The Old Fish Mart in Stornoway opened for business in 1894. The architect was the civil engineer Alexander MacDonald and the structure was erected by the old Stornoway firm of Ross & MacKenzie at a cost of £1,200.
During the planning process, an objection was raised from Lady Matheson, who believed the new building would interfere with the Castle’s view across the harbour. The site was shifted a little to the north, a move which involved further negotiations with the occupant of Tolmie’s Store, Alex MacKenzie, Steamboat Agent, and Messrs. J. M. Morrison and John MacKenzie, Fish Curers.
The Old Fish Mart was the hub of the island’s booming fishing industry in 1894.

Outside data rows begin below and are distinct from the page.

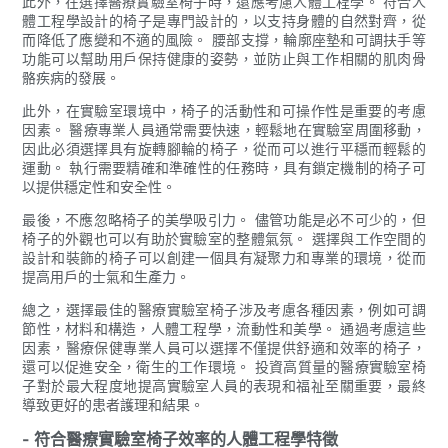
此外，在選擇醫療實驗室椅子時，還應考慮人體工程學。 符合人
體工程學設計的椅子是專門設計的，以支持身體的自然對齊，從
而降低了應變和不適的風險。 腰部支撐，輪廓座墊和可調扶手等
功能可以幫助用戶保持健康的姿勢，並防止與工作相關的肌肉骨
骼疾病的發展。
此外，在實驗室環境中，椅子的活動性和可操作性是重要的考慮
因素。 醫療專業人員通常需要快速，輕鬆地在實驗室周圍移動，
因此必須選擇具有旋轉腳輪的椅子，從而可以進行平穩而輕鬆的
運動。 執行需要精確和準確性的任務時，具有鎖定機制的椅子可
以提供穩定性和安全性。
最後，不應忽略椅子的美學吸引力。 儘管功能是必不可少的，但
椅子的外觀也可以有助於實驗室的整體氣氛。 選擇與工作空間的
設計和裝飾的椅子可以創建一個具有凝聚力和專業的環境，從而
提高用戶的士氣和生產力。
總之，選擇最佳的醫療實驗室椅子涉及考慮各種因素，例如可調
節性，材料和構造，人體工程學，流動性和美學。 通過考慮這些
因素，醫療保健專業人員可以選擇不僅提供舒適和效率的椅子，
還可以促進安全，衛生的工作環境。 投資高質量的醫療實驗室椅
子對於最大程度地提高實驗室人員的表現和福祉至關重要，最終
導致更好的患者護理和結果。
- 符合醫療實驗室椅子效率的人體工程學特徵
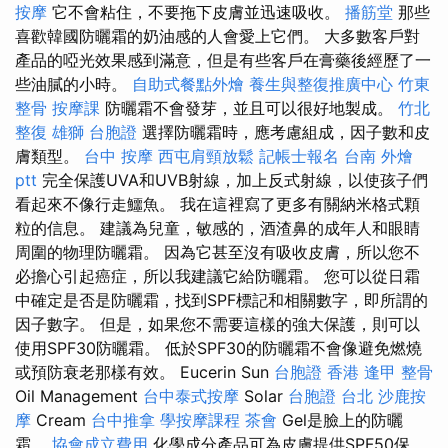
按摩
它不會粘住，不要拖下皮膚並迅速吸收。
播筋堂
那些
喜歡韓國防曬霜的奶油感的人會愛上它們。 大多數客戶對
產品的啞光效果感到滿意，但是有些客戶在膏藥後經歷了一
些油膩的小時。
自助式餐點外燴
養生與整復推廣中心
竹東
整骨
按摩課
防曬霜不會發芽，並且可以很好地製成。
竹北
整復
雄獅 台胞證
選擇防曬霜時，應考慮組成，因子數和皮
膚類型。
台中 按摩
西屯肩頸放鬆
記帳士報名
台南 外燴
ptt
完全保護UVA和UVB射線，加上反式射線，以使孩子們
看起來不像行走鱷魚。 我在這裡寫了更多有關納米格式顆
粒的信息。 建議為兒童，敏感的，酒渣鼻的成年人和眼睛
周圍的物理防曬霜。 因為它甚至沒有吸收皮膚，所以您不
必擔心引起癌症，所以我建議它給防曬霜。 您可以從日霜
中確定是否是防曬霜，找到SPF標記和相關數字，即所謂的
因子數字。 但是，如果您不需要這樣的強大保護，則可以
使用SPF30防曬霜。 低於SPF30的防曬霜不會像避免燃燒
或預防衰老那樣有效。 Eucerin Sun
台胞證 香港
逢甲 整骨
Oil Management
台中泰式按摩
Solar
台胞證 台北
沙鹿按
摩
Cream
台中推拿
學按摩課程
茶會
Gel是臉上的防曬
霜。
協會成立費用
化學成分產品可為皮膚提供SPF50保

The upper floor of the Fish Mart was designed to accommodate 250 people, with a total of 14 offices. It was proposed that eight offices in the new mart be set aside for use by fish salesmen and that the remaining offices be let by auction. The proposal that a small office be used by telegraph boys, at an annual rental of £2 was blocked by the General Post Office on the grounds that the services of telegraph boys would only be permitted if the office were granted free of charge.
In May of 1894,The Fish Mart was officially opened by the auctioneer, a Mr.Thomson from Buckie. A handsome, double-faced clock, procured by public subscription, was presented to the Pier & Harbour Commission in July 1895 and, in September of that year, Angus MacRitchie, lamplighter, was offered the salary of 10s. 6d. a year to attend to the winding of the Fish Mart clock.

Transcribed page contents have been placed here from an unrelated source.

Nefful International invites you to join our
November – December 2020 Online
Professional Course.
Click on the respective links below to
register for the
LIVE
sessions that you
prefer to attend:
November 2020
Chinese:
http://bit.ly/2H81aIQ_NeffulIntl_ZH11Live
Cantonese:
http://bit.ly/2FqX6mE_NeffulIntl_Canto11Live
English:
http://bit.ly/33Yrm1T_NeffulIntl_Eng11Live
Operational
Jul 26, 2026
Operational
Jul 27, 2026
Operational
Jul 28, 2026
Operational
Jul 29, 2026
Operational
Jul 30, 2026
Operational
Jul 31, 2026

In 1939, the Mart was scheduled for demolition, but due to a lack of funds, the Commission delayed the work. At a meeting of the Commissioners in April 1970, the final decision was taken to demolish the building.
Strangely, when Lord Leverhulme proposed to change the face of Stornoway with an ambitious plan to cut a swathe from South Beach to Goathill Crescent, the Fish Mart was to be left alone as a special ‘feature’.